Honestly people probably won't get this. Even if she were to dress up as The Brady Bunch Alice dressed in an Alice costume everybody would probably just assume she's an older chick dressed as Alice. If it's what she really wants I say she should go for it.


----------



## mandyo (Sep 12, 2010)

dress as alice from the brady bunch but carry a "drink me" bottle. get your husband to dress up as sam the butcher. you could get raunchy if you want with sam asking if you would like to try some of his meat and alice replying eat me


----------



## GobbyGruesome (Sep 14, 2005)

ˆHA! Too funny!

I think it's brilliant, but I definitely don't think most will get it. It'll be a hoot for those that do, though. Weird that they already kind of dress the same - similar colors, both have aprons... that almost makes it harder.

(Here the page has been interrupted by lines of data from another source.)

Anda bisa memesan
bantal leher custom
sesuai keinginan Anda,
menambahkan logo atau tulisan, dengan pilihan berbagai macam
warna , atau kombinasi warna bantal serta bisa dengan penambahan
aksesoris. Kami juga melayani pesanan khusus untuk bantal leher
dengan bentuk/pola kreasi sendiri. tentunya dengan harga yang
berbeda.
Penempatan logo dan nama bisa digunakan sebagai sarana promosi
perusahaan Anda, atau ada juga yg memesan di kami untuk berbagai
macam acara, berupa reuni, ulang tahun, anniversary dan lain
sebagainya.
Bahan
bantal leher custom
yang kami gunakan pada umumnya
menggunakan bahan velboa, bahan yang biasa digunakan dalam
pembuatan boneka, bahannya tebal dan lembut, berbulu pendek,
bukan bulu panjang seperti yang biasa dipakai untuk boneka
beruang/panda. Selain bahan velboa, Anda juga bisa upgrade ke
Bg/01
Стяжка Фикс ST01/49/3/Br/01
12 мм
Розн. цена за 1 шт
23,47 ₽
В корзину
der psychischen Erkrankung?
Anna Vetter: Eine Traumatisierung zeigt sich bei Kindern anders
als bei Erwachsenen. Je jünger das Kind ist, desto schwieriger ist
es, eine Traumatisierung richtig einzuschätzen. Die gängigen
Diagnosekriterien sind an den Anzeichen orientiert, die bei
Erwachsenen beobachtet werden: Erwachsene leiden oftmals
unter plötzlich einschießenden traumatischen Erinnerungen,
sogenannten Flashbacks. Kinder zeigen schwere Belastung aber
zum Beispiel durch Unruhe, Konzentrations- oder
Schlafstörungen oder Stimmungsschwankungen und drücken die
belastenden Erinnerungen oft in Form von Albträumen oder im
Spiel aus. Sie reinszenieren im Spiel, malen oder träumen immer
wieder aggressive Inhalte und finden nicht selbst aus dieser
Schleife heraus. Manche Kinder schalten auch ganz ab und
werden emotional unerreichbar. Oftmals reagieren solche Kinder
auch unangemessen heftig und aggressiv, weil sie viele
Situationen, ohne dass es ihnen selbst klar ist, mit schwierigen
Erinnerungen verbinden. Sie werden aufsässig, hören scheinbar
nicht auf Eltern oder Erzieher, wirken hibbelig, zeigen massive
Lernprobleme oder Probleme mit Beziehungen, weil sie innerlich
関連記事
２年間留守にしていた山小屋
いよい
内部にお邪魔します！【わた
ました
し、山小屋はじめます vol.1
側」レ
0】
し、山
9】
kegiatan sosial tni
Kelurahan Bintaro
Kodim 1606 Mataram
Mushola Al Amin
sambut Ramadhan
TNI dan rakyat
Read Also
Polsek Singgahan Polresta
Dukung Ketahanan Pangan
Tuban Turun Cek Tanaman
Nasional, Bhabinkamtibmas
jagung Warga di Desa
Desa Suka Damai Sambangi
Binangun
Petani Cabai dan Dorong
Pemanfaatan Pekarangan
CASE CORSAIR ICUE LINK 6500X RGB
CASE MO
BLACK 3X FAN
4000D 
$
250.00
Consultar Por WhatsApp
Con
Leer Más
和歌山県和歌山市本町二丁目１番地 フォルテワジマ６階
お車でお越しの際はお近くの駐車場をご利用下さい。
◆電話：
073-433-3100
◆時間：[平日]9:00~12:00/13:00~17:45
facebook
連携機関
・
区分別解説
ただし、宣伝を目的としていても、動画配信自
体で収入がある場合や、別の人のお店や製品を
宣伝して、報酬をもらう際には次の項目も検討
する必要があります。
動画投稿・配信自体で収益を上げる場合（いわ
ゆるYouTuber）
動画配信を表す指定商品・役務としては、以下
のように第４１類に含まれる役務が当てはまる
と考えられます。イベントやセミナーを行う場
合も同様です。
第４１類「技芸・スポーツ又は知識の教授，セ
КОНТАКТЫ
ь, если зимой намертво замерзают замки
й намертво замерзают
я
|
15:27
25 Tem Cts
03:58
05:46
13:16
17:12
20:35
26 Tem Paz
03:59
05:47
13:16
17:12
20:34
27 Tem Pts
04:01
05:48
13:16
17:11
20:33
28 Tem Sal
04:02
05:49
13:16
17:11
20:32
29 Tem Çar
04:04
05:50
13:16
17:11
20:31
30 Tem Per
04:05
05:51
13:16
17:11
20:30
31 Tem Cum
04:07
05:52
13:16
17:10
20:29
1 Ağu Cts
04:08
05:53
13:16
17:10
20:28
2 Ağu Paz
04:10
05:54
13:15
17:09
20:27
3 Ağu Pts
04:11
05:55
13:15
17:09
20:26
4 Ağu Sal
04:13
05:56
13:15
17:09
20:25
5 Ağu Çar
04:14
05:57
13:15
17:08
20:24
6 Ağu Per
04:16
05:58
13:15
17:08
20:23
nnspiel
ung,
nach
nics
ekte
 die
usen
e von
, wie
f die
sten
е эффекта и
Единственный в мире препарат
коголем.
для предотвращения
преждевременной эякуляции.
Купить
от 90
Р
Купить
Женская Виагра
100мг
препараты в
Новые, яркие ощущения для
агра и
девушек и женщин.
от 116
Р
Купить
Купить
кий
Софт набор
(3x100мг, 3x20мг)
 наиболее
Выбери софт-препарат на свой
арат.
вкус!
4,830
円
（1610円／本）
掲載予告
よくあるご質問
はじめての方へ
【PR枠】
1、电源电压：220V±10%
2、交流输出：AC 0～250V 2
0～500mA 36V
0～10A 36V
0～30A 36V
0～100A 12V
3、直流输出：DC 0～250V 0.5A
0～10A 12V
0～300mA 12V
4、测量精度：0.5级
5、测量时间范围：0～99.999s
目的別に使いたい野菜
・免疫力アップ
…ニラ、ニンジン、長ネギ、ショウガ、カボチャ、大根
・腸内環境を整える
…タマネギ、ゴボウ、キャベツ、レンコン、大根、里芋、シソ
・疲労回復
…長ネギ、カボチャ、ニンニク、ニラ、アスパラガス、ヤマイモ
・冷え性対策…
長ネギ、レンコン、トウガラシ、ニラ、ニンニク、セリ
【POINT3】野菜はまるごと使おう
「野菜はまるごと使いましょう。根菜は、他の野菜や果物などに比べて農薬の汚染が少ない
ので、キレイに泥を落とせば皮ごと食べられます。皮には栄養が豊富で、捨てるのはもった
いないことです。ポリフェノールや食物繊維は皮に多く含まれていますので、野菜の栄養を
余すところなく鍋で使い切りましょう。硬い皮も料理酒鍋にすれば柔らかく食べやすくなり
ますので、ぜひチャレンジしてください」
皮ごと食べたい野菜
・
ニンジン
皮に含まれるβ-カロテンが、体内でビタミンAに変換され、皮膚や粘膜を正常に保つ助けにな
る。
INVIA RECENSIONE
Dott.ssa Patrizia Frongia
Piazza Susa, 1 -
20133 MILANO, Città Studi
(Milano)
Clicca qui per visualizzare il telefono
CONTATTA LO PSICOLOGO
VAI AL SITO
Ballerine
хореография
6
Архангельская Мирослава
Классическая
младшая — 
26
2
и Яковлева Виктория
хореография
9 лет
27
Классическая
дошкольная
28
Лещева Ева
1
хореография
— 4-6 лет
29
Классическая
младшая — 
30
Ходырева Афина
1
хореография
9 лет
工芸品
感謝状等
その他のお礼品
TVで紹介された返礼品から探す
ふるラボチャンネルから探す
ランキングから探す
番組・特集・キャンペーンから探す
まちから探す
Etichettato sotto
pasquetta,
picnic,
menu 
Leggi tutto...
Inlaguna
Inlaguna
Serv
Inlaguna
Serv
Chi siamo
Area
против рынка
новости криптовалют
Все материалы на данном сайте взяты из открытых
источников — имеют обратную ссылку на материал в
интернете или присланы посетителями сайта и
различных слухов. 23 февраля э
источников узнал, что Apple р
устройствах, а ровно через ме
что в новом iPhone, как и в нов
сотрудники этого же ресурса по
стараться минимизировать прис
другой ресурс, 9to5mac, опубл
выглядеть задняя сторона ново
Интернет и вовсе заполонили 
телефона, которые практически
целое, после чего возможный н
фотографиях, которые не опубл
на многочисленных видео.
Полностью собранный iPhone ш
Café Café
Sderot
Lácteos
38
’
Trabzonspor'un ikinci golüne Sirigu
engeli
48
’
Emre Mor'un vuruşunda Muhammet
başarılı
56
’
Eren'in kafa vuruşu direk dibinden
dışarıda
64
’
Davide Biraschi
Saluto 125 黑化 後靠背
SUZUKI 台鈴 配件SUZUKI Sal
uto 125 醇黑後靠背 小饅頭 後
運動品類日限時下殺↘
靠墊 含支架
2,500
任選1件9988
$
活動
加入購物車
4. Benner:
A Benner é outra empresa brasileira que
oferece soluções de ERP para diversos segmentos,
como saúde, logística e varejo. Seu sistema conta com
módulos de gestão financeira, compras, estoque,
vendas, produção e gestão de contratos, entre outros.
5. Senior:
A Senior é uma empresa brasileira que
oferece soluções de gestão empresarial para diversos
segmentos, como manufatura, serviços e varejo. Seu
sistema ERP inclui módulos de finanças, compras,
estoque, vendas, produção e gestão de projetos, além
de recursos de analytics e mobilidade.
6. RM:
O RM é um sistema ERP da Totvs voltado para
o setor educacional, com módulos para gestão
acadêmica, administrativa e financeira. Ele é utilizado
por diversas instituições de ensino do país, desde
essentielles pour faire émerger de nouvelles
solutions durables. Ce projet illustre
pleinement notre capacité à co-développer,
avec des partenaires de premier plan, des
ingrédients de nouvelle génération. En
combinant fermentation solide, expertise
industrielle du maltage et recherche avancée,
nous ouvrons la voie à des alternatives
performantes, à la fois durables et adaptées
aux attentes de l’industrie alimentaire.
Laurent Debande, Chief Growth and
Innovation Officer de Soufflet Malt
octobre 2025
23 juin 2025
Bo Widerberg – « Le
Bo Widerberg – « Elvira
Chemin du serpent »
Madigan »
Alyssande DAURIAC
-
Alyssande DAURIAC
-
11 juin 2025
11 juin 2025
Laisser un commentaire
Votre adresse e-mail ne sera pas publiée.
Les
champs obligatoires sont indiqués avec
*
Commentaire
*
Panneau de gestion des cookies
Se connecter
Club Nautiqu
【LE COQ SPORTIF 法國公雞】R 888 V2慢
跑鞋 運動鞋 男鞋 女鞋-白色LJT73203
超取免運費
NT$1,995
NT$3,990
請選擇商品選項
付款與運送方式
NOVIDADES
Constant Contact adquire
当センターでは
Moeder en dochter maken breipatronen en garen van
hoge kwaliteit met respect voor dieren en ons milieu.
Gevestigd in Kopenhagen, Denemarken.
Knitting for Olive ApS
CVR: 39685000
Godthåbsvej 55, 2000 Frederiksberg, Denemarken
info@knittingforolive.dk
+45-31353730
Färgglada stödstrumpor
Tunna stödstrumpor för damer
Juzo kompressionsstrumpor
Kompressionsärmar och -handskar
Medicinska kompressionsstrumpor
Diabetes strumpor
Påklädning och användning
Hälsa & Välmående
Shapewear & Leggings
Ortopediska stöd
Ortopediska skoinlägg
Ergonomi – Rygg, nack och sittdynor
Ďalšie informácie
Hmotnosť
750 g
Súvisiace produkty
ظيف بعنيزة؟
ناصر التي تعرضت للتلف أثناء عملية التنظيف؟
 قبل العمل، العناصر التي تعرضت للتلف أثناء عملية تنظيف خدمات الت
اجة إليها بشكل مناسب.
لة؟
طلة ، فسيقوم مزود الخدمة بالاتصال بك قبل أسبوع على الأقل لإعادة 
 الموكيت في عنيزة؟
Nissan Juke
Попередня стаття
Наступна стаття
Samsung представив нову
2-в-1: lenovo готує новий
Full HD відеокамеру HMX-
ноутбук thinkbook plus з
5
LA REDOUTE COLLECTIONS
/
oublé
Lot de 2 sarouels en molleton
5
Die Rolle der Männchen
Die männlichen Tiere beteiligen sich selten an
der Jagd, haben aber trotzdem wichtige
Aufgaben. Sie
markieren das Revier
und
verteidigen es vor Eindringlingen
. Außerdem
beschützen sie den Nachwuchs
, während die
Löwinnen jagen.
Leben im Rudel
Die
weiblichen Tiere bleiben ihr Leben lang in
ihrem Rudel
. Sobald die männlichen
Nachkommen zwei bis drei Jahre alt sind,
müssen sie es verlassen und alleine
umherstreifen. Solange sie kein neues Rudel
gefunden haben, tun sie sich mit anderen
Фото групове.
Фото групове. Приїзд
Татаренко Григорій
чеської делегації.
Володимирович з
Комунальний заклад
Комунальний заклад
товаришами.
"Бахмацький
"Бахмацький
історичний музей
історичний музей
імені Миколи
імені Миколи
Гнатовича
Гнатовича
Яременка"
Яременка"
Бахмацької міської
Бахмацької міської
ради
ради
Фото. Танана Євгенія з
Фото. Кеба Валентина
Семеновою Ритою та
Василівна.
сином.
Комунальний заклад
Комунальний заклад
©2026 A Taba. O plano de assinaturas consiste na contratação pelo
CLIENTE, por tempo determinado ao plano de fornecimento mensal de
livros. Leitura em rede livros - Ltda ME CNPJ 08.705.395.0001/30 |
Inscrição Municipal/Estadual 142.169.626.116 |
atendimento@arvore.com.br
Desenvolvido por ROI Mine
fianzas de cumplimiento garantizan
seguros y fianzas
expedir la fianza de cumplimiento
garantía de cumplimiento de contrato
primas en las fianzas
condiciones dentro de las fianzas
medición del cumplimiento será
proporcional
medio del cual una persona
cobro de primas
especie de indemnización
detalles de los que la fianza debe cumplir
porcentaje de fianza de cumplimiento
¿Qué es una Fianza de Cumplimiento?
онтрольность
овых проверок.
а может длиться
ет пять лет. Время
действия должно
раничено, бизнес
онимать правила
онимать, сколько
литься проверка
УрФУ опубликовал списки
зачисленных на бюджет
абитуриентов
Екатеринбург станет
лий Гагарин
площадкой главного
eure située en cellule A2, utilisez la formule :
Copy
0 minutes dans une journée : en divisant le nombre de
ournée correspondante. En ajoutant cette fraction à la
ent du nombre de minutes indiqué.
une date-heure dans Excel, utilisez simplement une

She could carry around a laundry basket of folded clothes, or maybe some bagged lunches with names on them. Or wear big yellow cleaning gloves and carry a plunger?

Maybe print this off, stick it to a book and carry it around?
http://images2.fanpop.com/image/pho...Cook-Book-the-brady-bunch-8896321-427-600.jpg

Tough one. Your wife might be TOO clever.


----------



## Crazytrain83 (Oct 1, 2009)

That image is awesome. Thanks Gruesome.


----------